Institutional visits come largely from multinational companies that are either based in South Africa or have significant South African operations. In many cases they are listed on both the JSE and another major stock exchange, and they generally represent companies in the oil and mining, resources, and banking sectors. 

Institutional visits would make sense for Barclays, which purchased South African bank Absa last year and has significant local operations, says Forsyth. 

‘A big plus to the Barclays transaction is exposing the market to international thinking and more investment opportunity,’ comments Elston. ‘That’s extremely positive.’ 

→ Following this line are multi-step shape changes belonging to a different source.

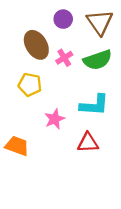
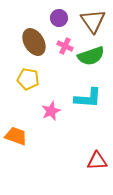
pink cross: (64, 58) -> (65, 46), moved, turned -35
red triangle: (88, 143) -> (97, 161), moved

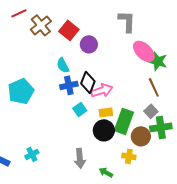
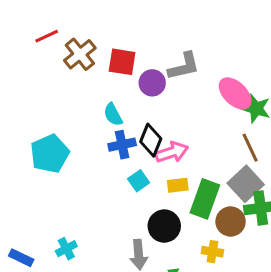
gray L-shape: (127, 21) -> (184, 66), moved, turned 75
red square: (69, 30) -> (122, 62), turned -30
gray square: (151, 111) -> (246, 184), size x1.6
black circle: (104, 130) -> (164, 226), moved

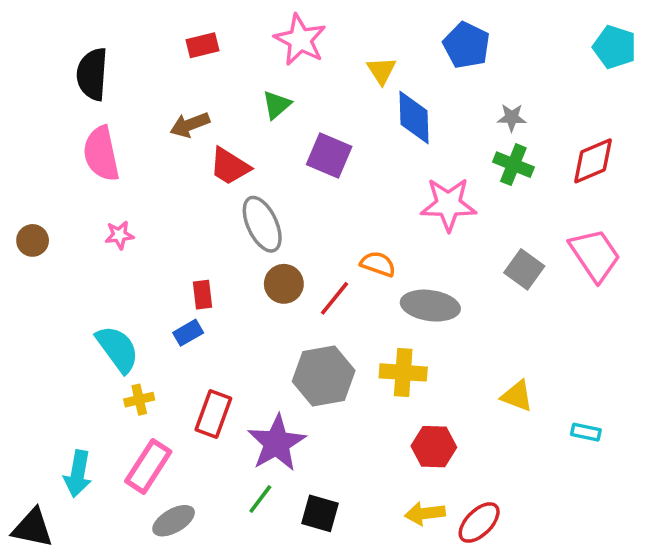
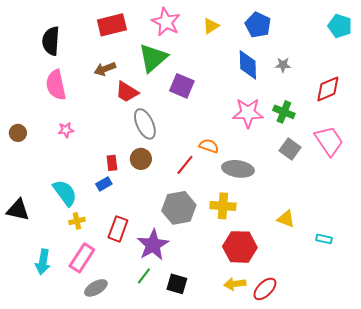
red rectangle: (202, 45) -> (112, 25), size x1.6
yellow triangle: (381, 71) -> (211, 26), moved, turned 30
green triangle: (277, 105) -> (153, 58), size x1.8
blue diamond: (414, 118) -> (248, 65), moved
green cross: (513, 165) -> (284, 112), moved
brown circle: (284, 284) -> (141, 159), moved
red hexagon: (434, 447) -> (240, 247), size x1.4
black triangle: (33, 528) -> (18, 210), moved

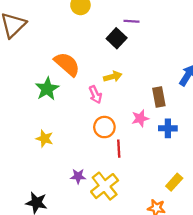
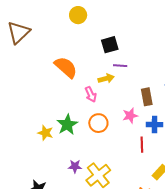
purple line: (131, 21) -> (120, 66), moved
black square: (117, 38) -> (110, 45), turned 30
green star: (47, 89) -> (67, 125), moved
red line: (119, 149) -> (142, 145), moved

Because of the difficulties for foreign companies visiting South Africa, Elston suggests that a group of companies band together for a two or three-day market trip to make presentations and schedule one-on-one meetings. 

Challenging times
There’s good reason to expand the potential investment pool for South African public companies. While the nation as a whole has progressed in the last decade, a number of significant economic, social and political issues continue to cloud the investment climate. 

A 2004 study commissioned by a local IR firm asked South African fund managers and analysts to list reasons why entities wouldn’t invest in South African companies. Nearly six in ten cited government regulation and political interference. Other reasons were labor issues (47 percent), the effects of crime and violence (40 percent) and HIV/Aids(40 percent), skills shortages (36 percent) and the rand/dollar exchange rate (29 percent). 

As evidenced by the latrines and shanties scattered across the country from Cape Town to the coastline, and statistics showing 20 percent of the population is living with HIV/Aids, many problems remain to be tackled in South Africa. A recent Financial Times series examined the government and private sector’s involvement with opportunities and challenges including higher education and labor issues, the coming presidential transition, transportation infrastructure, electric power grid enhancements and tourism development. There are many concerns for investors, including the fact that South Africa remains one of the few countries with foreign exchange controls. 

But the opportunities for foreign companies to establish a long-term base in South Africa for future expansion into Africa – as Barclays, Mittal Steel and several other companies have done through acquisitions – are still there, concludes Naidoo. 

‘The opportunity is there, if you have a vision and are prepared to invest long-term,’ he says. ‘The economy is very positive, the government has made positive political changes over the last ten years and the emergence of the middle class has created a whole new level of consumer spending.’